As part of the scandal-plagued Liberals’ efforts to attract more voters ahead of next year’s provincial election, Queen’s Park announced that it is hiking the minimum wage to $15 as of January 1, 2019, and businesses and think-tanks are already sounding the alarms.
According to a new report from TD Bank, Ontario’s planned $15 minimum wage will cost the provincial economy as many as 90,000 jobs by 2020.
“Ontario’s bold plan to raise the minimum wage by one-third over the next 18 months has fueled much debate about its potential impact on Canada’s largest economy,” the bank reported in its economic assessment on Tuesday.
“Raising the minimum wage can potentially generate more benefits to society than costs in terms of any resulting job lost. However, the relatively rapid speed of the implementation and its timing within the economic cycle are two factors that will likely accentuate the negative hit to Ontario employment.”

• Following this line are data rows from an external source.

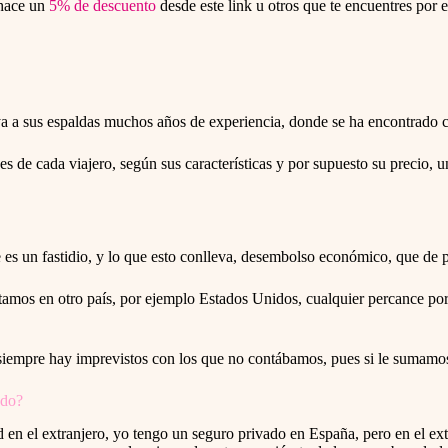
 hace un
5% de descuento
desde este link u otros que te encuentres por e
 ya a sus espaldas muchos años de experiencia, donde se ha encontrado c
es de cada viajero, según sus características y por supuesto su precio, u
e es un fastidio, y lo que esto conlleva, desembolso económico, que de 
amos en otro país, por ejemplo Estados Unidos, cualquier percance p
 siempre hay imprevistos con los que no contábamos, pues si le sum
ado?
d en el extranjero, yo tengo un seguro privado en España, pero en el ex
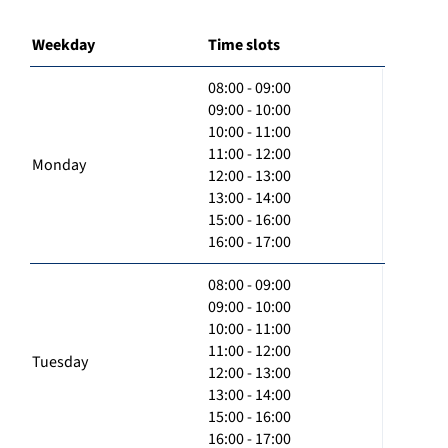
Weekday
Time slots
08:00 - 09:00
09:00 - 10:00
10:00 - 11:00
11:00 - 12:00
Monday
12:00 - 13:00
13:00 - 14:00
15:00 - 16:00
16:00 - 17:00
08:00 - 09:00
09:00 - 10:00
10:00 - 11:00
11:00 - 12:00
Tuesday
12:00 - 13:00
13:00 - 14:00
15:00 - 16:00
16:00 - 17:00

The financial institution further reported that the Ontario economy will expand, but at a slower rate of 0.5 percent annually.
This report comes two weeks after the Financial Accountability Office (FAO), the province’s economic watchdog, warned that 50,000 jobs could be lost as a result of the progressive minimum wage. It also projected that teenagers and young adults would be the most affected by the higher minimum wage.